▶ TASK TO COMPLETE
Below are several entries. Transcribe exactly those lines that fall from the one with "建筑CAD (457, 2459)" through the one with "CAD图层怎么设置 (888, 2018)", end lines included.

Stored data entries:
+ + +
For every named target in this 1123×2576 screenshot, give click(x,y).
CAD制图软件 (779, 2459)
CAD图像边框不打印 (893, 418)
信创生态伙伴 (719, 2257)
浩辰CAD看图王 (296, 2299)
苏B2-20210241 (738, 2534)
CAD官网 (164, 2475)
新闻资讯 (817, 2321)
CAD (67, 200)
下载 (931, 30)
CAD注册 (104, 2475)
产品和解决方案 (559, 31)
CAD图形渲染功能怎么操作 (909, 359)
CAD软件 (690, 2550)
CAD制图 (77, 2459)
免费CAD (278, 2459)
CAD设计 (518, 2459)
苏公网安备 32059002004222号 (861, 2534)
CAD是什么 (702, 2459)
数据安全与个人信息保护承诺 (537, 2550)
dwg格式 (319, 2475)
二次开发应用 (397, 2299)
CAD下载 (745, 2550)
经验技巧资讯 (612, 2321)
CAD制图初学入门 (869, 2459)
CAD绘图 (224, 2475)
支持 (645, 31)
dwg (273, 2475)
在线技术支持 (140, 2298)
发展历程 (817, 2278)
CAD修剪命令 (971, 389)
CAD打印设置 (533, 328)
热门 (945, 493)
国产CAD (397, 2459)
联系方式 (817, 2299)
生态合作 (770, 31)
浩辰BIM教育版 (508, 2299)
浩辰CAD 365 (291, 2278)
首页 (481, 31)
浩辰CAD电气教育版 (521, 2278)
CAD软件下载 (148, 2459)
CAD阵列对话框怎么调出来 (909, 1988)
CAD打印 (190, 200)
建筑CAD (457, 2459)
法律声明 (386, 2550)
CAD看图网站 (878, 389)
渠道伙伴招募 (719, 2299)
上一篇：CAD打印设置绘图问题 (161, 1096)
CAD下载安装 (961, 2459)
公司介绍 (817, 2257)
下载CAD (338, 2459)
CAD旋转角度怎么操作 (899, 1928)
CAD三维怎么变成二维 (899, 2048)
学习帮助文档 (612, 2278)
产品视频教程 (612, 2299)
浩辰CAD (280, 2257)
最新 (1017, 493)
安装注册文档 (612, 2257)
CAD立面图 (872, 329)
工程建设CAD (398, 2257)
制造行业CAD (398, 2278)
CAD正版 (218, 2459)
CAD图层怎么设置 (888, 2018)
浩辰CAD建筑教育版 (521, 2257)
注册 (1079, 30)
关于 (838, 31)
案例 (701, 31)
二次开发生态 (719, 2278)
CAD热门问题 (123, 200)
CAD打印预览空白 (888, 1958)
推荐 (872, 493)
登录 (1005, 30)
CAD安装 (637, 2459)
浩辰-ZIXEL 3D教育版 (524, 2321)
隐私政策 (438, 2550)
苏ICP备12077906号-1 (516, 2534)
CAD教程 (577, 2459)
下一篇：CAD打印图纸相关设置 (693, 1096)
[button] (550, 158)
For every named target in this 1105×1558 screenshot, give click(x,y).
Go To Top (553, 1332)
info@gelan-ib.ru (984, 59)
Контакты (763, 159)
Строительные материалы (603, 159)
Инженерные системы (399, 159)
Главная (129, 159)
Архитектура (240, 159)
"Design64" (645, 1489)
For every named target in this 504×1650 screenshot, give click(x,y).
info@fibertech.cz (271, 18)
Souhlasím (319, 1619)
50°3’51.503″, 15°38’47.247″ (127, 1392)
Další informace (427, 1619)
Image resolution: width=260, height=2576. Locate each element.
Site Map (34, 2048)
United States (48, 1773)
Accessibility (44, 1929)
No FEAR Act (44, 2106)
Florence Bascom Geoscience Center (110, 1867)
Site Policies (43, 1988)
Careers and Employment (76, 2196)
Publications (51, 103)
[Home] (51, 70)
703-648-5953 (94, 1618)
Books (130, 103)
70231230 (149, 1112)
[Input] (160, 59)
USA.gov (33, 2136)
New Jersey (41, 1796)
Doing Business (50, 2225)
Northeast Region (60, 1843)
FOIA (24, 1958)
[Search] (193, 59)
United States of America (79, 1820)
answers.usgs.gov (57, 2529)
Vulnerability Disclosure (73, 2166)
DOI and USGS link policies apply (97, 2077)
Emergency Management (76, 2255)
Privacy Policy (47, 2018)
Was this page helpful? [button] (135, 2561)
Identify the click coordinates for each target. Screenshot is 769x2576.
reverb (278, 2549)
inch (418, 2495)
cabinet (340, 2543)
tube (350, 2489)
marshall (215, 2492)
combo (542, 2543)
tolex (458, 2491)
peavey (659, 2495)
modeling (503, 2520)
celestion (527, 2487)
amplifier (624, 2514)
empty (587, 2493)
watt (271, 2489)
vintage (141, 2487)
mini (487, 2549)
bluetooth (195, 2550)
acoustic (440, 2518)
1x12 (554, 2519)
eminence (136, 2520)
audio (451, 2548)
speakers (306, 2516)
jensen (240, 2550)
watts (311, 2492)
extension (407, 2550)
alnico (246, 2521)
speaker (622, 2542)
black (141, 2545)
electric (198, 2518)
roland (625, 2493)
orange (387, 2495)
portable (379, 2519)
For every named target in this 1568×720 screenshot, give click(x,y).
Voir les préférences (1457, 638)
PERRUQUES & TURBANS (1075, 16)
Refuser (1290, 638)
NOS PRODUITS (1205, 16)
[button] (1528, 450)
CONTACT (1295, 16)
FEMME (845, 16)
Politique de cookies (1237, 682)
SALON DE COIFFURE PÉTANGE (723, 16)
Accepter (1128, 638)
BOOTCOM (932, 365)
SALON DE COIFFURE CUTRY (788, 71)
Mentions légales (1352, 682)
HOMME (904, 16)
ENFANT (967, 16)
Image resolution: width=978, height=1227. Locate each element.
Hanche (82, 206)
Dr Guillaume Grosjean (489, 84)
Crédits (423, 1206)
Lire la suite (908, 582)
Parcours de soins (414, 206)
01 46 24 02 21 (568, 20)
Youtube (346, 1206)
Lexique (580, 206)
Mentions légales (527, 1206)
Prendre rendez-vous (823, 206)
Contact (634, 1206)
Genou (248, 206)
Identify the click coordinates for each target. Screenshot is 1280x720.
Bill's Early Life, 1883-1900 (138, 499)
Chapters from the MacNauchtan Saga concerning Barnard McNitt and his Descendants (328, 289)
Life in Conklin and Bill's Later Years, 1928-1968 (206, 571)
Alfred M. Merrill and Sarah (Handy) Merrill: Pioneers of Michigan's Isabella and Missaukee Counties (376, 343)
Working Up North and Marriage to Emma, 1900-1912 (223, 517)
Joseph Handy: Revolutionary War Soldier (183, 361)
+ + +
▶ REPLY
建筑CAD (457, 2459)
法律声明 (386, 2550)
CAD看图网站 (878, 389)
渠道伙伴招募 (719, 2299)
上一篇：CAD打印设置绘图问题 (161, 1096)
CAD下载安装 (961, 2459)
公司介绍 (817, 2257)
下载CAD (338, 2459)
CAD旋转角度怎么操作 (899, 1928)
CAD三维怎么变成二维 (899, 2048)
学习帮助文档 (612, 2278)
产品视频教程 (612, 2299)
浩辰CAD (280, 2257)
最新 (1017, 493)
安装注册文档 (612, 2257)
CAD立面图 (872, 329)
工程建设CAD (398, 2257)
制造行业CAD (398, 2278)
CAD正版 (218, 2459)
CAD图层怎么设置 (888, 2018)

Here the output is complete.